## YOUR OBJECTIVE
Only lines containing "destination" are wanted from the data below. Copy those lines.

Stored records
[Start of Attachment]
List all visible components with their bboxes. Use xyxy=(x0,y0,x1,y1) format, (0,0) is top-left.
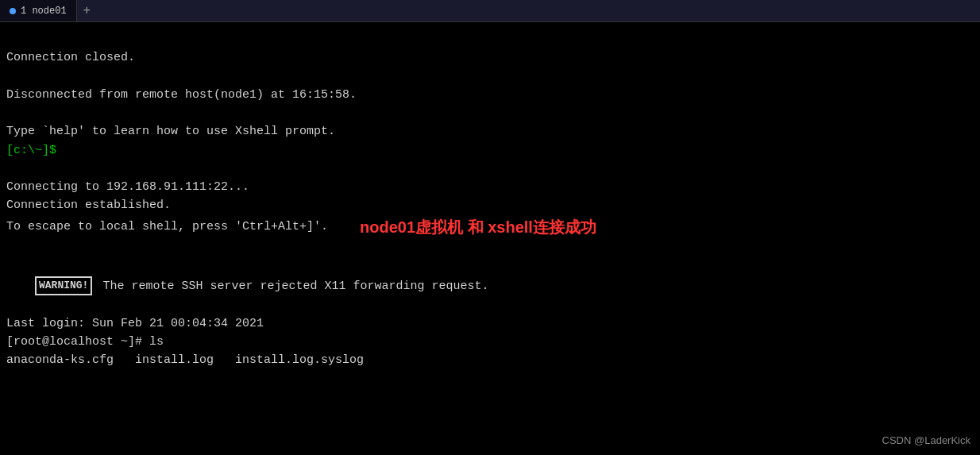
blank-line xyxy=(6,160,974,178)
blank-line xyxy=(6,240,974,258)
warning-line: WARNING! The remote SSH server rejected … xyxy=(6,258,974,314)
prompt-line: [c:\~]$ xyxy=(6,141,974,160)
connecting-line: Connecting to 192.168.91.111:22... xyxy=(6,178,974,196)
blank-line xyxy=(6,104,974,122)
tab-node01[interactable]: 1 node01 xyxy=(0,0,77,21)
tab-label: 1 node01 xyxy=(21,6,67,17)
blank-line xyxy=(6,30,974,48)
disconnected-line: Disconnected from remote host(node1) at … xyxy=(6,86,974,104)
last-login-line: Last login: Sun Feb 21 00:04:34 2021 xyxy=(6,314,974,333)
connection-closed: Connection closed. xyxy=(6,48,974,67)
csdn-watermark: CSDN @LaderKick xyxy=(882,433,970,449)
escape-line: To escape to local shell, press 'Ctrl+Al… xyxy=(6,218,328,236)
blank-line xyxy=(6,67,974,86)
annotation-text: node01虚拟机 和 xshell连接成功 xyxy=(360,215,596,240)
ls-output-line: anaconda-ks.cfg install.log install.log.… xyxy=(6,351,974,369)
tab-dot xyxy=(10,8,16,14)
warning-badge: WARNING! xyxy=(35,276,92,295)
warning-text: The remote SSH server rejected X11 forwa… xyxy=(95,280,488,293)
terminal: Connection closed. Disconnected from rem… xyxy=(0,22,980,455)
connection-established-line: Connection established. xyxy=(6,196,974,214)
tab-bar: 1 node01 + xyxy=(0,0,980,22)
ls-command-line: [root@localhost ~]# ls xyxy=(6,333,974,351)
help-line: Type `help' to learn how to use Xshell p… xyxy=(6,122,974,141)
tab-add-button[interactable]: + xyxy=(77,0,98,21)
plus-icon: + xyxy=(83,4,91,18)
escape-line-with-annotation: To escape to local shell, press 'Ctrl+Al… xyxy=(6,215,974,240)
[End of Attachment]
[Start of Attachment]
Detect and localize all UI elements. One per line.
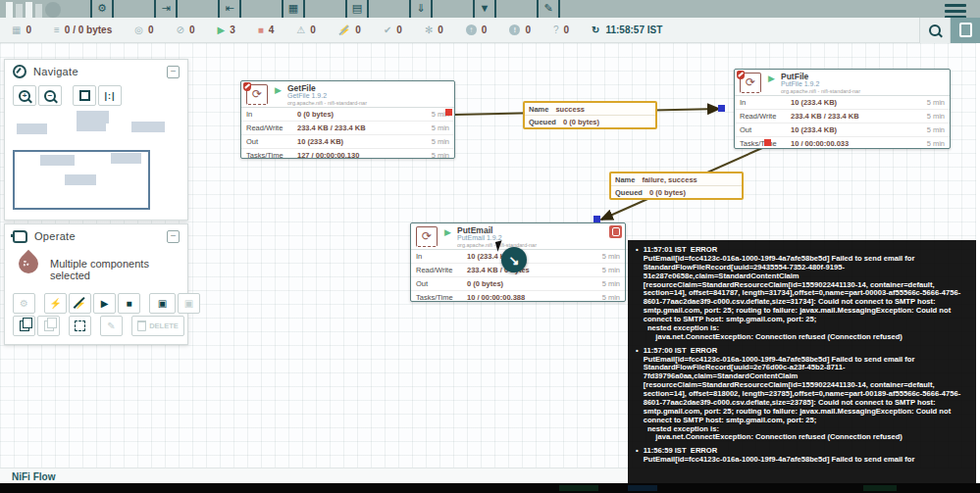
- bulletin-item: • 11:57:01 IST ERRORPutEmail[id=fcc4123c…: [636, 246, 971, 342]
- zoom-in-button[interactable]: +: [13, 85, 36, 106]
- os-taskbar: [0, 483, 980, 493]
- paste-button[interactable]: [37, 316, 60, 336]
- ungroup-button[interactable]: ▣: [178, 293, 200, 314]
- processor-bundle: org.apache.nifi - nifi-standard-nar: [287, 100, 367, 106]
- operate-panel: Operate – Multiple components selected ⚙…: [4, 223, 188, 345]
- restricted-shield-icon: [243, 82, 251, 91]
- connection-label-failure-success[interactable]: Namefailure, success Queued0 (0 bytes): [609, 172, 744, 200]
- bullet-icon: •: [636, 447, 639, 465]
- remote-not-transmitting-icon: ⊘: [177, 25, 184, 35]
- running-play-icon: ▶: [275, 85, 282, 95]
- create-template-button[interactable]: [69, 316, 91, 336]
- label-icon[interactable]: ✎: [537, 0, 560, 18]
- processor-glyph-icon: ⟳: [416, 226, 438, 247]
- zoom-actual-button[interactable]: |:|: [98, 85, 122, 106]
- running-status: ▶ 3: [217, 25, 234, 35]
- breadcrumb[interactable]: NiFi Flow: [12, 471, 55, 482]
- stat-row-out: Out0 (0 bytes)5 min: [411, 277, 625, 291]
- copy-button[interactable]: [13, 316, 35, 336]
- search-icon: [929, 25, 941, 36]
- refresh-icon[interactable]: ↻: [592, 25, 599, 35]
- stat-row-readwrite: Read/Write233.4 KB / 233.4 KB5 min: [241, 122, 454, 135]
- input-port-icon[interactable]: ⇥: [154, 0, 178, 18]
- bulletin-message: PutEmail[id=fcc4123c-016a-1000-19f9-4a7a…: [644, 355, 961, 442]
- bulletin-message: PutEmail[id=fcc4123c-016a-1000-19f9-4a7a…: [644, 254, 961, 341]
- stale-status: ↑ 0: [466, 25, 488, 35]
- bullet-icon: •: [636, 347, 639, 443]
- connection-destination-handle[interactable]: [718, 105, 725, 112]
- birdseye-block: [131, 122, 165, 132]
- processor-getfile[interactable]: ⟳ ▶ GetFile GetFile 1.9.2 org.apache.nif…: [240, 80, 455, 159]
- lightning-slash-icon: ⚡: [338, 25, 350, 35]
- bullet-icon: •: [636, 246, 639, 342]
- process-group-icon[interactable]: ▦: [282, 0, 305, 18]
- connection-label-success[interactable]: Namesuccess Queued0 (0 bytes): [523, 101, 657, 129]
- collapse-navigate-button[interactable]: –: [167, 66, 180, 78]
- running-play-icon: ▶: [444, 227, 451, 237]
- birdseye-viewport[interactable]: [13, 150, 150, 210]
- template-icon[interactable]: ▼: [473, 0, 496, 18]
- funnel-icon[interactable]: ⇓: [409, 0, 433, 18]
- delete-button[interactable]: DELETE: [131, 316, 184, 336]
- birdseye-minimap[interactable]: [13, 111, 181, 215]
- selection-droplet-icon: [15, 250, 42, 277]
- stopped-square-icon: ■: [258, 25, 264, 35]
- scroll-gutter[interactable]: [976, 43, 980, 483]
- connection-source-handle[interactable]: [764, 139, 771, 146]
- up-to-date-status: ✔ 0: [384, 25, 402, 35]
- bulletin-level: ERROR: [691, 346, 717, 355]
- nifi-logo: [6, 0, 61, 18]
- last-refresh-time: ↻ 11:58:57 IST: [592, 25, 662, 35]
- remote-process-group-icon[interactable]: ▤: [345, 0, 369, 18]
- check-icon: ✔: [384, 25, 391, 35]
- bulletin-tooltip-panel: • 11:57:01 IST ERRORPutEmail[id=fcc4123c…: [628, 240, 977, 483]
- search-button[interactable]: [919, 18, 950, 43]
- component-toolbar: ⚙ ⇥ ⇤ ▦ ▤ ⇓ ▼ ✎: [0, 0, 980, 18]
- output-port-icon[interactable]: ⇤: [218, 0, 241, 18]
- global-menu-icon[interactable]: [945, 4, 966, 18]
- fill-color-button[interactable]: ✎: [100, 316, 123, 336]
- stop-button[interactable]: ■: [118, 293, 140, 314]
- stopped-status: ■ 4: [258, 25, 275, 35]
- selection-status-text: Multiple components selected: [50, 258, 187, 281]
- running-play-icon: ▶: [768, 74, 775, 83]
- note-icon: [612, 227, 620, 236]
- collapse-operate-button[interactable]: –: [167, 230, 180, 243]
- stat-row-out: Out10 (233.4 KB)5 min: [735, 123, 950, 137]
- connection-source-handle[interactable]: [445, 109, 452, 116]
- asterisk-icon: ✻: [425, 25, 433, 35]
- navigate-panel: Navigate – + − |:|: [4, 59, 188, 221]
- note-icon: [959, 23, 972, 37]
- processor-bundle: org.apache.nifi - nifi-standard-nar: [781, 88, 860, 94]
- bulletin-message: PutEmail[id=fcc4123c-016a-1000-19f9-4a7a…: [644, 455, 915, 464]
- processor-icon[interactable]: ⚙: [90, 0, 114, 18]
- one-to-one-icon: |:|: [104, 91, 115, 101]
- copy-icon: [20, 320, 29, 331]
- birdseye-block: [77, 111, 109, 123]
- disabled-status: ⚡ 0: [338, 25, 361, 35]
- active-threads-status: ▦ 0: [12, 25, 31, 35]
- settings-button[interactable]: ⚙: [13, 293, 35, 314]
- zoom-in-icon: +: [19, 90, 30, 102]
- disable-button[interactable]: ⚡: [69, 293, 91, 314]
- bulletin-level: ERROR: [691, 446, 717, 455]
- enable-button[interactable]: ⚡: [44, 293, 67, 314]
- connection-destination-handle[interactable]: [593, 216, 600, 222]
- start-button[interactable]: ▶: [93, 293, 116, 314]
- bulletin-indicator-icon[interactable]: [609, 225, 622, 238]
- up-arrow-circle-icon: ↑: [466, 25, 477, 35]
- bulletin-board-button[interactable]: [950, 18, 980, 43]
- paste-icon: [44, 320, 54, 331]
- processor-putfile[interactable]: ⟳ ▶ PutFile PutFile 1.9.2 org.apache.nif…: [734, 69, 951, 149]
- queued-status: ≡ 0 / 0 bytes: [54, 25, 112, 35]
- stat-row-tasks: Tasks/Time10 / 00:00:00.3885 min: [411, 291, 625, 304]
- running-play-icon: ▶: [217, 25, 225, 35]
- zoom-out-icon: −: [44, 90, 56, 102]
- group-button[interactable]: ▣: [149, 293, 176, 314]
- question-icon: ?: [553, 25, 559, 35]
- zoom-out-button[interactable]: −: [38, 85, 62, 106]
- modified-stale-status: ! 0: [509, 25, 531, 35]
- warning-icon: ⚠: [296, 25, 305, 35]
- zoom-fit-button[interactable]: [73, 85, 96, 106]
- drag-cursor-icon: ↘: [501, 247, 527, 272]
[End of Attachment]
## SOLUTION FOR THIS EXERCISE
- connection-destination-handle[interactable]: [718, 105, 725, 112]
- connection-destination-handle[interactable]: [593, 216, 600, 222]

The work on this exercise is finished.